CONTRASTE ENTRE A VIDA DOS MOSTEIROS E A VIDA DO MUNDO

11.

Nada disto se vê nos mosteiros. Por mais violenta que seja a tempestade que se desencadeie do lado de fora, só eles gozam de porto seguro e de muita calma e segurança, como se do céu estivessem contemplando os naufrágios dos outros. Na verdade, eles escolheram um gênero de vida que convém ao céu e seu estado não é em nada inferior ao dos anjos. E assim, do mesmo modo que entre os anjos não ha nenhuma diferença e não acontece que uns vivam prosperamente e outros se encontrem na extrema miséria, mas todos gozam de mesma paz, da mesma alegria e da mesma glória; assim é, nem mais nem menos, também entre os monges. Ninguém tem como desonra a pobreza, e ninguém é considerado pela riqueza. Banidas estão as palavras "teu" e "meu" que tudo transtornam e confundem, e tudo entre eles é comum: a mesa, a residência e as roupas. E o que tem isto de maravilhoso, quando a alma é também a mesma e uma só em todos? Todos são nobres com a mesma nobreza, todos são escravos com a mesma escravidão, todos são livres com a mesma liberdade. Ali há uma só riqueza para todos, a verdadeira riqueza, e uma só glória para todos, a verdadeira glória, pois não põem os bens nos nomes, mas nas coisas: um só prazer, um só desejo, uma só esperança para todos. Tudo está perfeitamente ordenado como com régua e esquadro. Não há ali desordem alguma. Tudo é ordem, ritmo e harmonia, e concórdia absoluta, e motivo constante de alegria. Por isto todos fazem e sofrem tudo para que todos vivam felizes e contentes. E assim, só entre os monges podemos ver esta pura alegria que não acontece em nenhuma outra parte, não só porque desprezaram o presente e cortaram pela raiz toda ocasião de dissensão e luta; não só porque têm as mais belas esperanças para o futuro, mas também pelo fato de que cada um considera como seu tudo quanto acontece de alegria ou tristeza aos demais. Deste modo, a tristeza desaparece facilmente, pois todos levam a carga, como se fossem um só, e se acrescentam os motivos de alegria, pois não se alegram só pelos próprios bens, mas também - e não menos que pelos próprios - pelos bens alheios.
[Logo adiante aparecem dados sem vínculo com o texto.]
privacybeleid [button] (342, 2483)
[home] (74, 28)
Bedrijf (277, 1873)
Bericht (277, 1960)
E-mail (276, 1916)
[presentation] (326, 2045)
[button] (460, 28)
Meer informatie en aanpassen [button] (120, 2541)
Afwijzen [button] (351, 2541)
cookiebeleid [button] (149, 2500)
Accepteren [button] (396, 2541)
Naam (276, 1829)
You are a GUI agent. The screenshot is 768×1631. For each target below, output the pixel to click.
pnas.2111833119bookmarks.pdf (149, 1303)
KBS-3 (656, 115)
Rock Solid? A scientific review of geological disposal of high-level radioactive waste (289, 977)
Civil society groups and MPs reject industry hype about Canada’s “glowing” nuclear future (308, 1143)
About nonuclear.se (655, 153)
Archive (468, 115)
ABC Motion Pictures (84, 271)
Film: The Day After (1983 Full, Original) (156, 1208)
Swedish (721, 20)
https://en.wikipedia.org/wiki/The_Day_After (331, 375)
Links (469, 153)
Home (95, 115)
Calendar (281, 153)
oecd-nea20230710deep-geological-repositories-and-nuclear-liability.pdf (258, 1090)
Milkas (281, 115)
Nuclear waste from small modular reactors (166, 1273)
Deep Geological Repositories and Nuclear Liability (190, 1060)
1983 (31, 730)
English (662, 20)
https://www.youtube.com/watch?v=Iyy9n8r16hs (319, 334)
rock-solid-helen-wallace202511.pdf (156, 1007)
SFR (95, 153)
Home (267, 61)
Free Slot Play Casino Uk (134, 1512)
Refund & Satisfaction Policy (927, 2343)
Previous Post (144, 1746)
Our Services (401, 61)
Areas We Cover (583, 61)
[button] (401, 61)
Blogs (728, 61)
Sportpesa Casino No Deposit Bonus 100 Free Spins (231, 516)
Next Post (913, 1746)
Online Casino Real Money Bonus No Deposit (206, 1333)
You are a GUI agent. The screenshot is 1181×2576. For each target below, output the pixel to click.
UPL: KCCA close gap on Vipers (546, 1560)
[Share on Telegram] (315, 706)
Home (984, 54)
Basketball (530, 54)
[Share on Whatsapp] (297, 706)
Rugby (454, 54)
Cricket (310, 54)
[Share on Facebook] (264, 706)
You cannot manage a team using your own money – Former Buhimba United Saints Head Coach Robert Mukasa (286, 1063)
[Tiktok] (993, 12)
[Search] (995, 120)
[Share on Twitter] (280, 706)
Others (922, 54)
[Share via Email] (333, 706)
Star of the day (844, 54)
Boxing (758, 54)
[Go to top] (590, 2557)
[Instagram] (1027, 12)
Sendo assim, como afirmar que se vai perder tudo se todos imitamos homens desta têmpera? Agora é que está tudo perdido e corrompido, por culpa dos que estão muito distante de se exercitar neste gênero de vida . Quando tu dizes o contrário, fazes o mesmo que alguém que dissesse que a lira bem afinada não serve para nada, e que a desafinada, com as cordas muito tensas ou muito frouxas, é que pulsa maravilhosamente e encanta os ouvintes. Quem falasse deste modo, não poderia dar melhor prova de sua falta de sentido musical, como não há sinal mais claro de inveja e maledicência do que condenar a vida religiosa.